* [Requirement]: Straight copy, no pictures: transcribe each entry as it stands.

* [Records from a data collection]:
________________

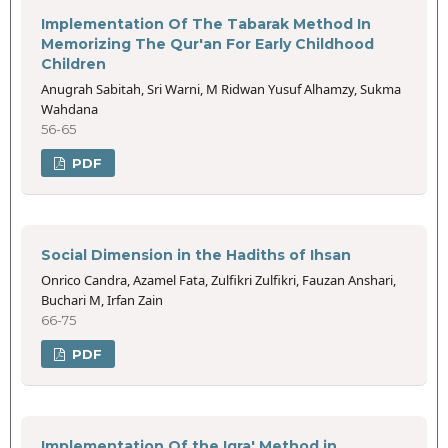
Implementation Of The Tabarak Method In
Memorizing The Qur'an For Early Childhood
Children
Anugrah Sabitah, Sri Warni, M Ridwan Yusuf Alhamzy, Sukma
Wahdana
56-65
PDF
Social Dimension in the Hadiths of Ihsan
Onrico Candra, Azamel Fata, Zulfikri Zulfikri, Fauzan Anshari,
Buchari M, Irfan Zain
66-75
PDF
Implementation Of the Iqra' Method in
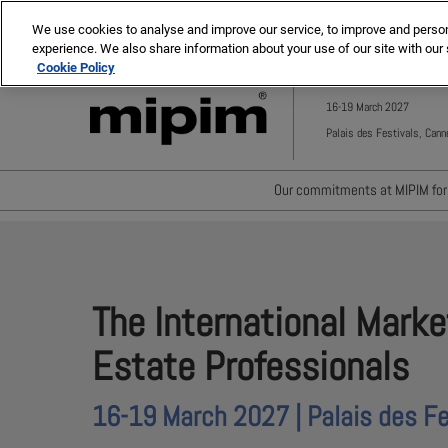
Press
Skip
MIPIM ASIA
MIPIM MIDDLE EAST
Escape
We use cookies to analyse and improve our service, to improve and personal
to
experience. We also share information about your use of our site with our 
to
content
Cookie Policy
close
the
16-19 March 2027
menu.
Palais des Festivals, Cann
Our commitments at MIPIM for 
Waste minimisation
Carbon footprint reductio
Diversity, equity and incl
The International Marke
Positive social impact
Estate Professionals
16-19 March 2027 | Palais des Fe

________________

* [Expected output]:
Implementation Of The Tabarak Method In
Memorizing The Qur'an For Early Childhood
Children
Anugrah Sabitah, Sri Warni, M Ridwan Yusuf Alhamzy, Sukma
Wahdana
56-65
PDF
Social Dimension in the Hadiths of Ihsan
Onrico Candra, Azamel Fata, Zulfikri Zulfikri, Fauzan Anshari,
Buchari M, Irfan Zain
66-75
PDF
Implementation Of the Iqra' Method in
Press
Skip
MIPIM ASIA
MIPIM MIDDLE EAST
Escape
We use cookies to analyse and improve our service, to improve and personal
to
experience. We also share information about your use of our site with our 
to
content
Cookie Policy
close
the
16-19 March 2027
menu.
Palais des Festivals, Cann
Our commitments at MIPIM for 
Waste minimisation
Carbon footprint reductio
Diversity, equity and incl
The International Marke
Positive social impact
Estate Professionals
16-19 March 2027 | Palais des Fe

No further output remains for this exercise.